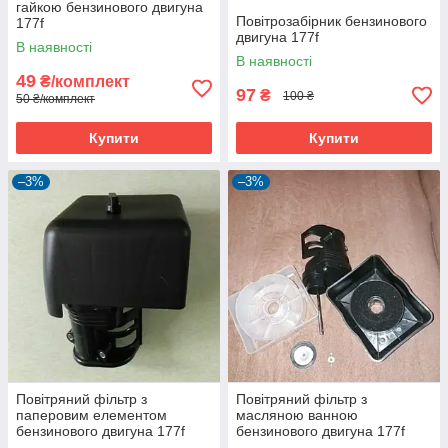
гайкою бензинового двигуна
Повітрозабірник бензинового
177f
двигуна 177f
В наявності
В наявності
49
₴/комплект
97
₴
100 ₴
50 ₴/комплект
Купити
Купити
–3%
–3%
Повітряний фільтр з
Повітряний фільтр з
паперовим елементом
масляною ванною
бензинового двигуна 177f
бензинового двигуна 177f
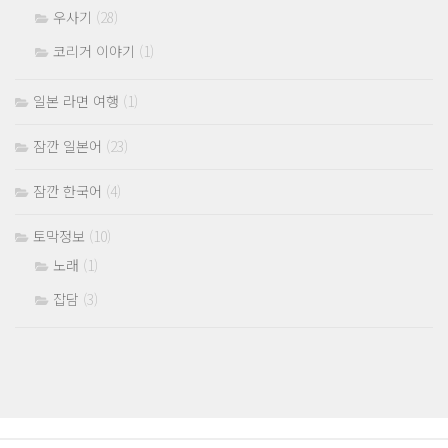
우사기
(28)
코리거 이야기
(1)
일본 라면 여행
(1)
잠깐 일본어
(23)
잠깐 한국어
(4)
토막정보
(10)
노래
(1)
잡담
(3)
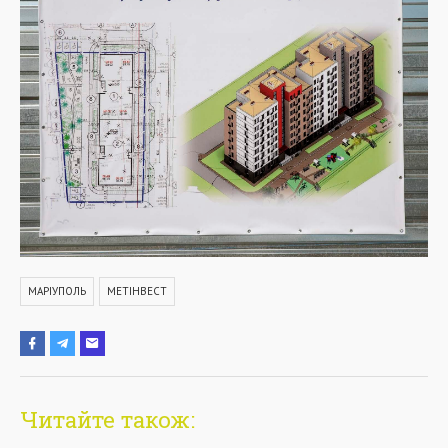
МАРІУПОЛЬ
МЕТІНВЕСТ
Читайте також:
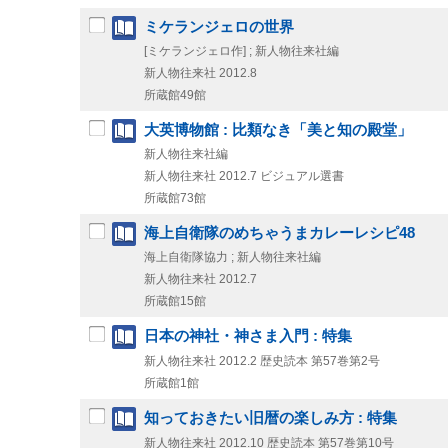
ミケランジェロの世界
[ミケランジェロ作] ; 新人物往来社編
新人物往来社
2012.8
所蔵館49館
大英博物館 : 比類なき「美と知の殿堂」
新人物往来社編
新人物往来社
2012.7
ビジュアル選書
所蔵館73館
海上自衛隊のめちゃうまカレーレシピ48
海上自衛隊協力 ; 新人物往来社編
新人物往来社
2012.7
所蔵館15館
日本の神社・神さま入門 : 特集
新人物往来社
2012.2
歴史読本 第57巻第2号
所蔵館1館
知っておきたい旧暦の楽しみ方 : 特集
新人物往来社
2012.10
歴史読本 第57巻第10号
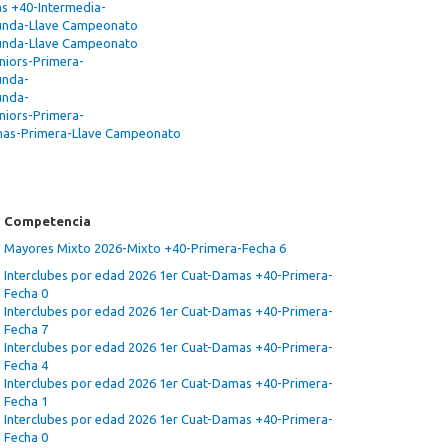
s +40-Intermedia-
gunda-Llave Campeonato
gunda-Llave Campeonato
niors-Primera-
unda-
unda-
niors-Primera-
amas-Primera-Llave Campeonato
Competencia
Mayores Mixto 2026-Mixto +40-Primera-Fecha 6
Interclubes por edad 2026 1er Cuat-Damas +40-Primera-
Fecha 0
Interclubes por edad 2026 1er Cuat-Damas +40-Primera-
Fecha 7
Interclubes por edad 2026 1er Cuat-Damas +40-Primera-
Fecha 4
Interclubes por edad 2026 1er Cuat-Damas +40-Primera-
Fecha 1
Interclubes por edad 2026 1er Cuat-Damas +40-Primera-
Fecha 0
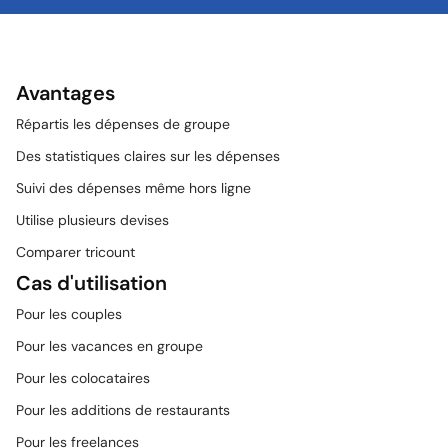
Avantages
Répartis les dépenses de groupe
Des statistiques claires sur les dépenses
Suivi des dépenses même hors ligne
Utilise plusieurs devises
Comparer tricount
Cas d'utilisation
Pour les couples
Pour les vacances en groupe
Pour les colocataires
Pour les additions de restaurants
Pour les freelances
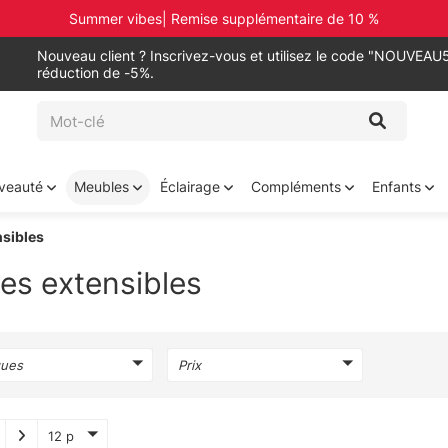
Summer vibes| Remise supplémentaire de 10 %
Nouveau client ? Inscrivez-vous et utilisez le code "NOUVEAU5
réduction de -5%.
veauté
Meubles
Éclairage
Compléments
Enfants
nsibles
es extensibles
ues
Prix
12 p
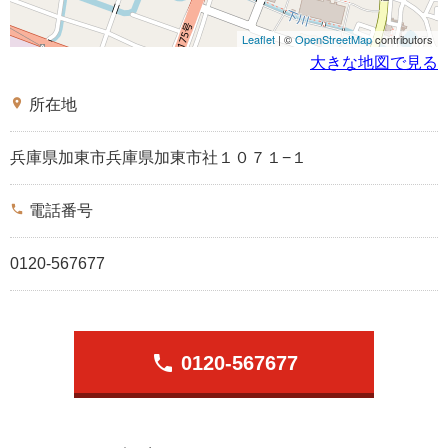
Leaflet
| ©
OpenStreetMap
contributors
大きな地図で見る
place
所在地
兵庫県加東市兵庫県加東市社１０７１−１
phone
電話番号
0120-567677
phone
0120-567677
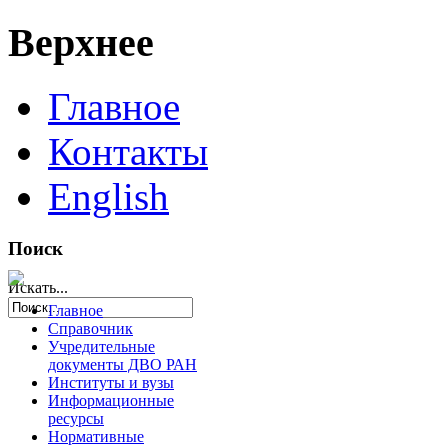
Верхнее
Главное
Контакты
English
Поиск
Искать...
Главное
Справочник
Учредительные
документы ДВО РАН
Институты и вузы
Информационные
ресурсы
Нормативные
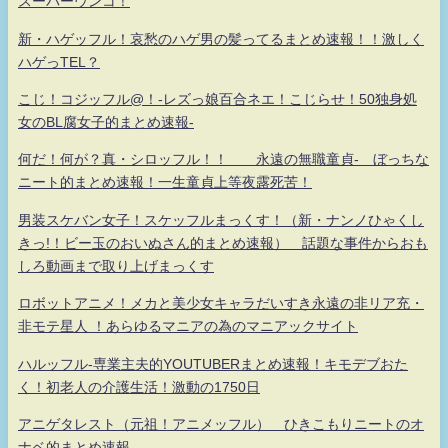
スーパーウンコ！
新・ハゲッフル！哀愁のハゲ男の髪ってるまとめ速報！！激しく
ハゲっTEL？
こじ！コジッフル@！-レズっ娘百合ネエ！こじらせ！50独身処
女のBL腐女子的まとめ速報-
何だ！何が？真・シロッフル！！ 永遠の無職童貞- ぼっちな
ニート的まとめ速報！一生童貞上等夜露死苦！
男装スケバン女子！スケッフルまっくす！（新・ナンノひゃくし
きっ!！ビー玉のおいぬさん的まとめ速報） 話題な事件からおも
しろ動画まで取り上げまっくす
ロボットアニメ！メカと美少女キャラだいすき永遠の非リア充・
非モテ星人 ！あらゆるマニアの為のマニアックサイト
ハルッフル-専業主夫的YOUTUBERまとめ速報！キモデブおた
く！初老人の介護生活！激動の1750日
アニゲタレスト（元祖！アニメッフル） ひきこもりニートのオ
ナベ的まとめ速報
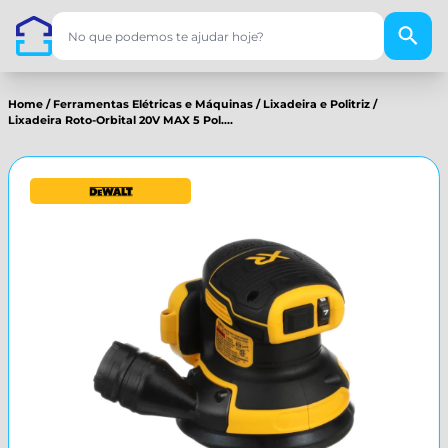
Home
/
Ferramentas Elétricas e Máquinas
/
Lixadeira e Politriz
/
Lixadeira Roto-Orbital 20V MAX 5 Pol....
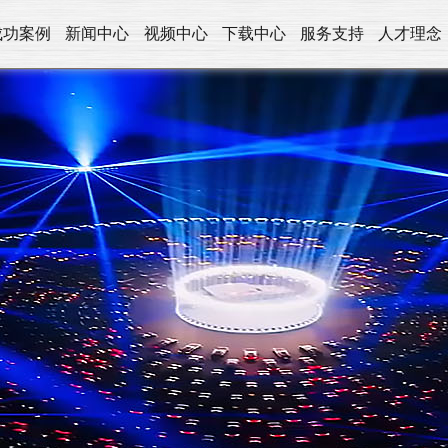
成功案例
新闻中心
视频中心
下载中心
服务支持
人才理念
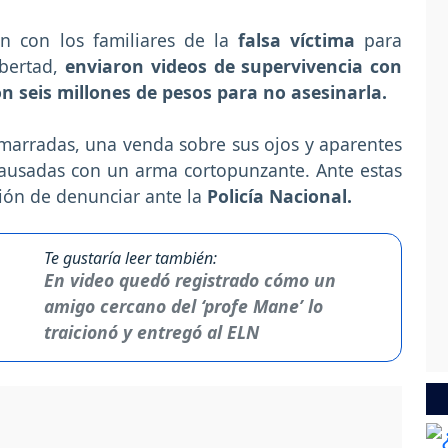
n con los familiares de la
falsa víctima
para
bertad,
enviaron videos de supervivencia con
ron seis millones de pesos para no asesinarla.
amarradas, una venda sobre sus ojos y aparentes
causadas con un arma cortopunzante. Ante estas
ión de denunciar ante la
Policía Nacional.
Te gustaría leer también:
En video quedó registrado cómo un
amigo cercano del ‘profe Mane’ lo
traicionó y entregó al ELN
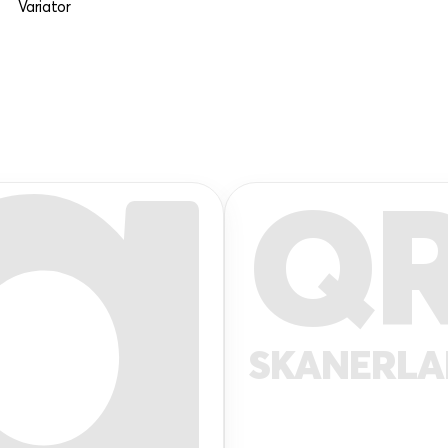
Variator
Q
SKANERL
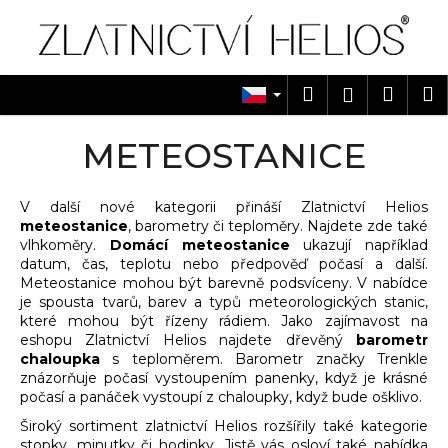
K
Přejít
na
o
obsah
Zpět
Zpět
š
í
Hledat
Náku
M
Přihlášen
C
k
košík
o
METEOSTANICE
p
o
V další nové kategorii přináší Zlatnictví Helios
t
meteostanice
, barometry či teploměry. Najdete zde také
ř
vlhkoměry.
Domácí meteostanice
ukazují například
e
datum, čas, teplotu nebo předpověď počasí a další.
Meteostanice mohou být barevně podsvíceny. V nabídce
b
je spousta tvarů, barev a typů meteorologických stanic,
u
které mohou být řízeny rádiem. Jako zajímavost na
j
eshopu Zlatnictví Helios najdete dřevěný
barometr
chaloupka
s teploměrem. Barometr značky Trenkle
e
znázorňuje počasí vystoupením panenky, když je krásné
t
počasí a panáček vystoupí z chaloupky, když bude ošklivo.
e
Široký sortiment zlatnictví Helios rozšířily také kategorie
n
stopky
, minutky či
hodinky
. Jistě vás osloví také nabídka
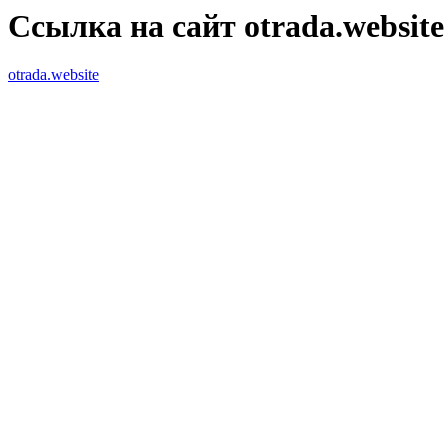
Ссылка на сайт otrada.website
otrada.website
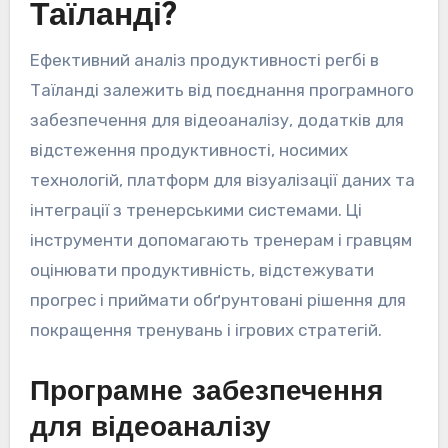
Таїланді?
Ефективний аналіз продуктивності регбі в
Таїланді залежить від поєднання програмного
забезпечення для відеоаналізу, додатків для
відстеження продуктивності, носимих
технологій, платформ для візуалізації даних та
інтеграції з тренерськими системами. Ці
інструменти допомагають тренерам і гравцям
оцінювати продуктивність, відстежувати
прогрес і приймати обґрунтовані рішення для
покращення тренувань і ігрових стратегій.
Програмне забезпечення
для відеоаналізу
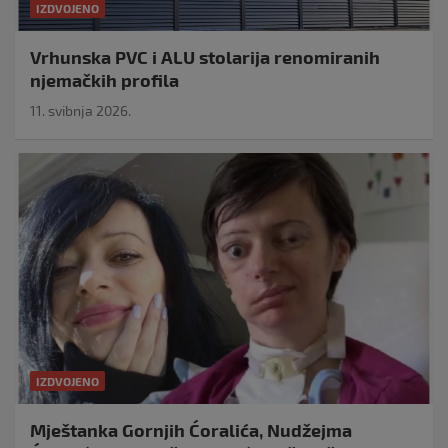
IZDVOJENO
Vrhunska PVC i ALU stolarija renomiranih
njemačkih profila
11. svibnja 2026.
IZDVOJENO
Mještanka Gornjih Ćoralića, Nudžejma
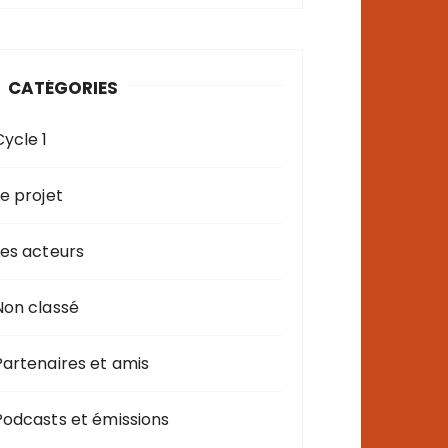
CATÉGORIES
Cycle 1
Le projet
Les acteurs
Non classé
Partenaires et amis
Podcasts et émissions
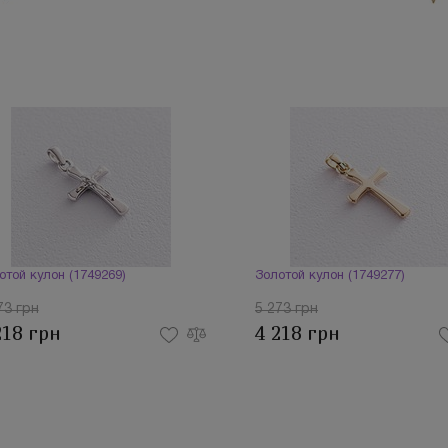
отой кулон (1749269)
Золотой кулон (1749277)
73 грн
5 273 грн
218 грн
4 218 грн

* **Exercise goal**
Please set down every line of the data above precisely, dropping the images.

* **Finished exercise**
гайкою бензинового двигуна
Повітрозабірник бензинового
177f
двигуна 177f
В наявності
В наявності
49
₴/комплект
97
₴
100 ₴
50 ₴/комплект
Купити
Купити
–3%
–3%
Повітряний фільтр з
Повітряний фільтр з
паперовим елементом
масляною ванною
бензинового двигуна 177f
бензинового двигуна 177f
우사기
(28)
코리거 이야기
(1)
일본 라면 여행
(1)
잠깐 일본어
(23)
잠깐 한국어
(4)
토막정보
(10)
노래
(1)
잡담
(3)
МАРІУПОЛЬ
МЕТІНВЕСТ
Читайте також:
ミケランジェロの世界
[ミケランジェロ作] ; 新人物往来社編
新人物往来社
2012.8
所蔵館49館
大英博物館 : 比類なき「美と知の殿堂」
新人物往来社編
新人物往来社
2012.7
ビジュアル選書
所蔵館73館
海上自衛隊のめちゃうまカレーレシピ48
海上自衛隊協力 ; 新人物往来社編
新人物往来社
2012.7
所蔵館15館
日本の神社・神さま入門 : 特集
新人物往来社
2012.2
歴史読本 第57巻第2号
所蔵館1館
知っておきたい旧暦の楽しみ方 : 特集
新人物往来社
2012.10
歴史読本 第57巻第10号
s +40-Intermedia-
gunda-Llave Campeonato
gunda-Llave Campeonato
niors-Primera-
unda-
unda-
niors-Primera-
amas-Primera-Llave Campeonato
Competencia
Mayores Mixto 2026-Mixto +40-Primera-Fecha 6
Interclubes por edad 2026 1er Cuat-Damas +40-Primera-
Fecha 0
Interclubes por edad 2026 1er Cuat-Damas +40-Primera-
Fecha 7
Interclubes por edad 2026 1er Cuat-Damas +40-Primera-
Fecha 4
Interclubes por edad 2026 1er Cuat-Damas +40-Primera-
Fecha 1
Interclubes por edad 2026 1er Cuat-Damas +40-Primera-
Fecha 0
Avantages
Répartis les dépenses de groupe
Des statistiques claires sur les dépenses
Suivi des dépenses même hors ligne
Utilise plusieurs devises
Comparer tricount
Cas d'utilisation
Pour les couples
Pour les vacances en groupe
Pour les colocataires
Pour les additions de restaurants
Pour les freelances
Summer vibes| Remise supplémentaire de 10 %
Nouveau client ? Inscrivez-vous et utilisez le code "NOUVEAU5
réduction de -5%.
veauté
Meubles
Éclairage
Compléments
Enfants
nsibles
es extensibles
ues
Prix
12 p
Leaflet
| ©
OpenStreetMap
contributors
大きな地図で見る
place
所在地
兵庫県加東市兵庫県加東市社１０７１−１
phone
電話番号
0120-567677
phone
0120-567677
Верхнее
Главное
Контакты
English
Поиск
Искать...
Главное
Справочник
Учредительные
документы ДВО РАН
Институты и вузы
Информационные
ресурсы
Нормативные
スーパーウンコ！
新・ハゲッフル！哀愁のハゲ男の髪ってるまとめ速報！！激しく
ハゲっTEL？
こじ！コジッフル@！-レズっ娘百合ネエ！こじらせ！50独身処
女のBL腐女子的まとめ速報-
何だ！何が？真・シロッフル！！ 永遠の無職童貞- ぼっちな
ニート的まとめ速報！一生童貞上等夜露死苦！
男装スケバン女子！スケッフルまっくす！（新・ナンノひゃくし
きっ!！ビー玉のおいぬさん的まとめ速報） 話題な事件からおも
しろ動画まで取り上げまっくす
ロボットアニメ！メカと美少女キャラだいすき永遠の非リア充・
非モテ星人 ！あらゆるマニアの為のマニアックサイト
ハルッフル-専業主夫的YOUTUBERまとめ速報！キモデブおた
く！初老人の介護生活！激動の1750日
アニゲタレスト（元祖！アニメッフル） ひきこもりニートのオ
ナベ的まとめ速報
Home
/
Ferramentas Elétricas e Máquinas
/
Lixadeira e Politriz
/
Lixadeira Roto-Orbital 20V MAX 5 Pol....
成功案例
新闻中心
视频中心
下载中心
服务支持
人才理念
n con los familiares de la
falsa víctima
para
bertad,
enviaron videos de supervivencia con
ron seis millones de pesos para no asesinarla.
amarradas, una venda sobre sus ojos y aparentes
causadas con un arma cortopunzante. Ante estas
ión de denunciar ante la
Policía Nacional.
Te gustaría leer también:
En video quedó registrado cómo un
amigo cercano del ‘profe Mane’ lo
traicionó y entregó al ELN
Variator
Q
SKANERL
K
Přejít
na
o
obsah
Zpět
Zpět
š
í
Hledat
Náku
M
Přihlášen
C
k
košík
o
METEOSTANICE
p
o
V další nové kategorii přináší Zlatnictví Helios
t
meteostanice
, barometry či teploměry. Najdete zde také
ř
vlhkoměry.
Domácí meteostanice
ukazují například
e
datum, čas, teplotu nebo předpověď počasí a další.
Meteostanice mohou být barevně podsvíceny. V nabídce
b
je spousta tvarů, barev a typů meteorologických stanic,
u
které mohou být řízeny rádiem. Jako zajímavost na
j
eshopu Zlatnictví Helios najdete dřevěný
barometr
chaloupka
s teploměrem. Barometr značky Trenkle
e
znázorňuje počasí vystoupením panenky, když je krásné
t
počasí a panáček vystoupí z chaloupky, když bude ošklivo.
e
Široký sortiment zlatnictví Helios rozšířily také kategorie
n
stopky
, minutky či
hodinky
. Jistě vás osloví také nabídka
Ссылка на сайт otrada.website
otrada.website
Таїланді?
Ефективний аналіз продуктивності регбі в
Таїланді залежить від поєднання програмного
забезпечення для відеоаналізу, додатків для
відстеження продуктивності, носимих
технологій, платформ для візуалізації даних та
інтеграції з тренерськими системами. Ці
інструменти допомагають тренерам і гравцям
оцінювати продуктивність, відстежувати
прогрес і приймати обґрунтовані рішення для
покращення тренувань і ігрових стратегій.
Програмне забезпечення
для відеоаналізу
IZDVOJENO
Vrhunska PVC i ALU stolarija renomiranih
njemačkih profila
11. svibnja 2026.
IZDVOJENO
Mještanka Gornjih Ćoralića, Nudžejma
CATÉGORIES
Cycle 1
Le projet
Les acteurs
Non classé
Partenaires et amis
Podcasts et émissions
отой кулон (1749269)
Золотой кулон (1749277)
73 грн
5 273 грн
218 грн
4 218 грн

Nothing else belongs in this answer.